Ta da dam,
Ta da deum,
Dhaa dhin,
Dhin dhaa.
Dhaa dhin,
Dhin dhaa,
Dhaa tin,
Tin taa.
Taa dhin,
Dhin dhaa!
Like a gazelle, I sprang up on my toes. I jumped up, kicking my heels against my back, landing in a squatting position. My feet were pointing in the opposite directions. I jumped again into a standing posture. I raised the right foot up above the left foot, and then jumped on the right foot with the left foot up higher than the waist. I repeated the process alternating the hop and swing the leg to each side. Each jump reflected the power of life to overcome the power of death. I held my hand up facing the fire, displaying the ability to face fear. Coming down on the flat of the feet on the note ta and on dhin, I landed on my toes for speed.
Hafiz danced close to me and whispered that AIman was picking up that the crowd was getting energized in a way that she hadn’t witnessed earlier. All sensory systems within the shikha men were engaged and firing. Hafiz’s paradox bombs—already installed in AIman’s system—were overloading AIman’s energy capacity and she was dragging a bit, but still not in any way incapacitating her. He had plugged us into his sensor readings.
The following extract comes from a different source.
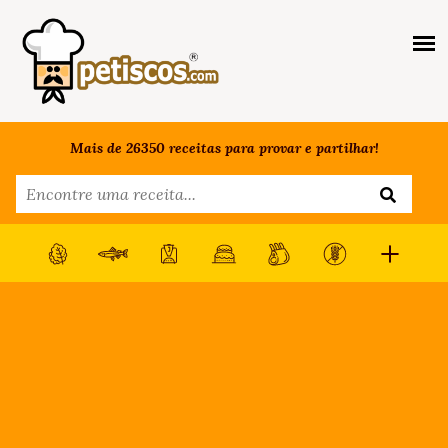
Mais de 26350 receitas para provar e partilhar!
But then, the first anomaly occurred, which his sensors picked up. Each shikha man was seeing a different me—his own Dawn. Do You See What I See was a common game in Arman’s empire, designed to show how objects were perceived, which were then shaped by the onlooker’s wishes. There were now five billion Dawns that had paired up with the men. The shikha men all stood up and started dancing with their Dawn. Each felt like they were the chosen partner in the Tandava dance. The tempo of the music increased and then decreased in alternating cycles. As if on cue, Tan sang a leela verse.
When baby Krishna was born,
Lord Shiva who we adorn,
Came running to have darshan,
And danced for his favourite son.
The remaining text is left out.